Saved entries
+++

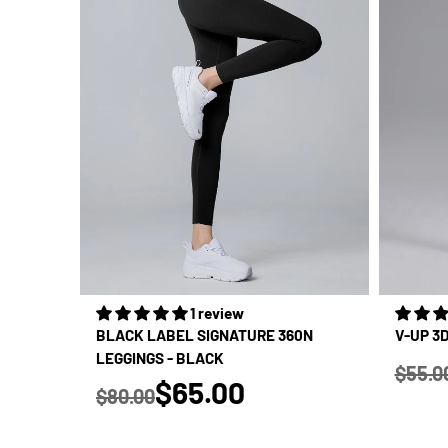
1 review
BLACK LABEL SIGNATURE 360N
V-UP 3
LEGGINGS - BLACK
$55.0
true
Regular
$65.00
$80.00
Regular price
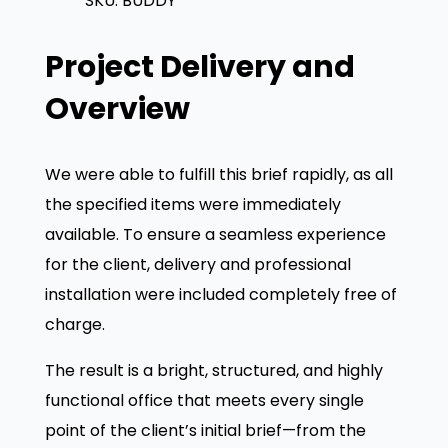
SKU:
BUDDY
u
r
i
d
i
c
Project Delivery and
d
c
e
y
e
i
Overview
H
w
s
i
a
:
We were able to fulfill this brief rapidly, as all
g
s
£
the specified items were immediately
h
:
available. To ensure a seamless experience
B
£
1
for the client, delivery and professional
a
0
installation were included completely free of
c
1
6
charge.
k
5
.
M
0
8
The result is a bright, structured, and highly
e
.
0
functional office that meets every single
s
0
.
point of the client’s initial brief—from the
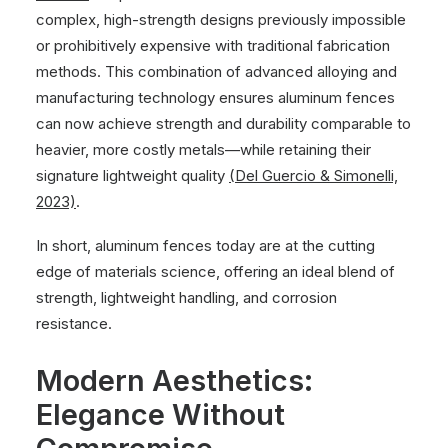
complex, high-strength designs previously impossible
or prohibitively expensive with traditional fabrication
methods. This combination of advanced alloying and
manufacturing technology ensures aluminum fences
can now achieve strength and durability comparable to
heavier, more costly metals—while retaining their
signature lightweight quality
(Del Guercio & Simonelli,
2023)
.
In short, aluminum fences today are at the cutting
edge of materials science, offering an ideal blend of
strength, lightweight handling, and corrosion
resistance.
Modern Aesthetics:
Elegance Without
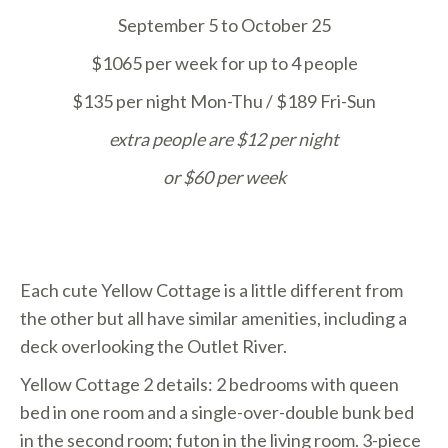
September 5 to October 25
$1065 per week for up to 4 people
$135 per night Mon-Thu / $189 Fri-Sun
extra people are $12 per night
or
$60 per week
Each cute Yellow Cottage is a little different from
the other but all have similar amenities, including a
deck overlooking the Outlet River.
Yellow Cottage 2 details: 2 bedrooms with queen
bed in one room and a single-over-double bunk bed
in the second room; futon in the living room. 3-piece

+++

### [Assignment]
Every line above that holds the word "Cottage" should be copied out.

### [The answer]
Each cute Yellow Cottage is a little different from
Yellow Cottage 2 details: 2 bedrooms with queen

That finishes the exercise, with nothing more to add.